**** Dataset extract ****
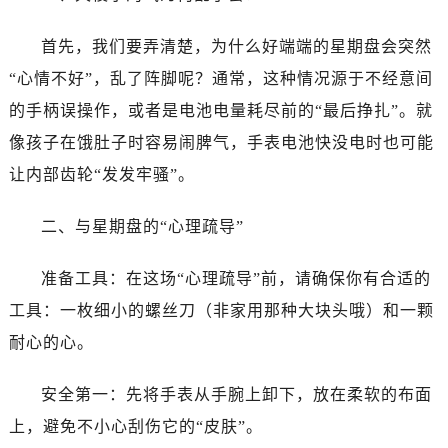
东莞市东城街道鸿福东路1号民盈国贸中心T1写字楼9层907室（需提前预约）
无锡市梁溪区人民中路139号恒隆广场写字楼1座11层1104室（需提前预约）
首先，我们要弄清楚，为什么好端端的星期盘会突然
南通市崇川区工农路57号圆融广场写字楼16层1603室（需提前预约）
“心情不好”，乱了阵脚呢？通常，这种情况源于不经意间
苏州市苏州工业园区星港街199号苏州中心办公楼C座22层08室（需提前预约）
的手柄误操作，或者是电池电量耗尽前的“最后挣扎”。就
武汉市江汉区解放大道686号世界贸易大厦38层09室（需提前预约）
像孩子在饿肚子时容易闹脾气，手表电池快没电时也可能
南宁市青秀区金湖路59号地王大厦12楼1224室（需提前预约）
让内部齿轮“发发牢骚”。
合肥市蜀山区潜山路111号万象城华润大厦B座12楼03室（需提前预约）
泉州市丰泽区宝洲路729号浦西万达中心写字楼A座7楼709室（需提前预约）
二、与星期盘的“心理疏导”
青岛市南区山东路6号华润大厦B座22层04室（需提前预约）
烟台市芝罘区胜利路139号万达金融中心A座907室（需提前预约）
准备工具：在这场“心理疏导”前，请确保你有合适的
长春市朝阳区西安大路727号中银大厦A座(旺进大厦)18层09室（需提前预约）
工具：一枚细小的螺丝刀（非家用那种大块头哦）和一颗
贵阳市南明区都司高架桥路33号亨特国际金融中心14楼14D（需提前预约）
耐心的心。
昆明市盘龙区北京路928号同德昆明广场写字楼10层06室（需提前预约）
石家庄市长安区中山东路39号勒泰中心写字楼B座13层07室（需提前预约）
安全第一：先将手表从手腕上卸下，放在柔软的布面
西安市碑林区南关正街88号华侨城长安国际中心E座6楼10室（需提前预约）
上，避免不小心刮伤它的“皮肤”。
海口市龙华区金贸东路5号海口华润大厦B座17层1707室（需提前预约）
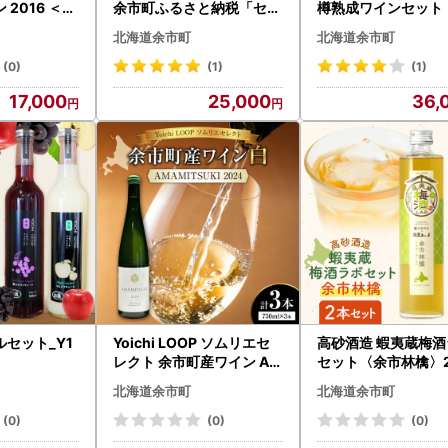
2016 ＜ア
余市町ふるさと納税「セッ
樽熟成ワインセット
余市＞_Y0
ション」1本「フロンティ
道】_Y034-0095
北海道余市町
北海道余市町
ア」1本＜セット＞_Y090
-0048
(0)
(1)
(1)
17,000
25,000
36,
セット_Y1
Yoichi LOOP ソムリエセ
高砂酒造 蝦夷蔵梅酒
レクト 余市町産ワイン AM
セット〈余市林檎〉2
AMITSUKI 2024【白】3
020-0727
北海道余市町
北海道余市町
本セット_Y055-0074
(0)
(0)
(0)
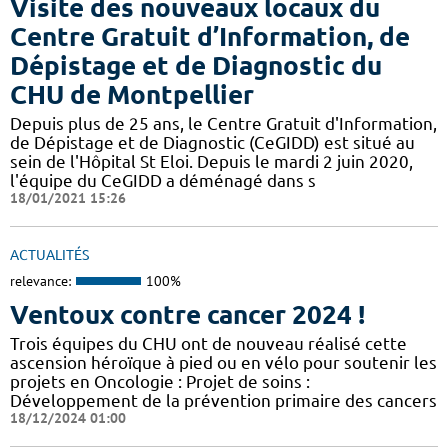
Visite des nouveaux locaux du
Centre Gratuit d’Information, de
Dépistage et de Diagnostic du
CHU de Montpellier
Depuis plus de 25 ans, le Centre Gratuit d'Information,
de Dépistage et de Diagnostic (CeGIDD) est situé au
sein de l'Hôpital St Eloi. Depuis le mardi 2 juin 2020,
l'équipe du CeGIDD a déménagé dans s
18/01/2021 15:26
ACTUALITÉS
relevance:
100%
Ventoux contre cancer 2024 !
​​​Trois équipes du CHU ont de nouveau réalisé cette
ascension héroïque à pied ou en vélo pour soutenir les
projets en Oncologie : Projet de soins :
Développement de la prévention primaire des cancers
18/12/2024 01:00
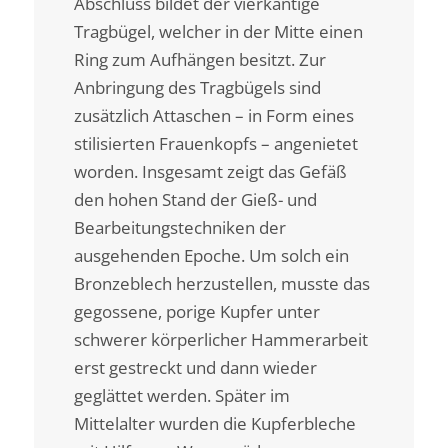
Abschluss bildet der vierkantige
Tragbügel, welcher in der Mitte einen
Ring zum Aufhängen besitzt. Zur
Anbringung des Tragbügels sind
zusätzlich Attaschen – in Form eines
stilisierten Frauenkopfs – angenietet
worden. Insgesamt zeigt das Gefäß
den hohen Stand der Gieß- und
Bearbeitungstechniken der
ausgehenden Epoche. Um solch ein
Bronzeblech herzustellen, musste das
gegossene, porige Kupfer unter
schwerer körperlicher Hammerarbeit
erst gestreckt und dann wieder
geglättet werden. Später im
Mittelalter wurden die Kupferbleche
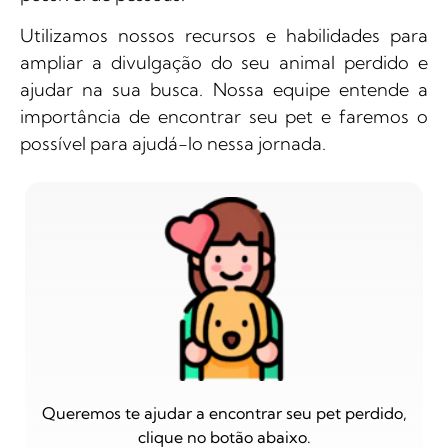
Utilizamos nossos recursos e habilidades para
ampliar a divulgação do seu animal perdido e
ajudar na sua busca. Nossa equipe entende a
importância de encontrar seu pet e faremos o
possível para ajudá-lo nessa jornada.
Queremos te ajudar a encontrar seu pet perdido,
clique no botão abaixo.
****
### Task to carry out
Check each line of the records for "Dépistage" and copy the ones that contain it.

### Task answer
Dépistage et de Diagnostic du
de Dépistage et de Diagnostic (CeGIDD) est situé au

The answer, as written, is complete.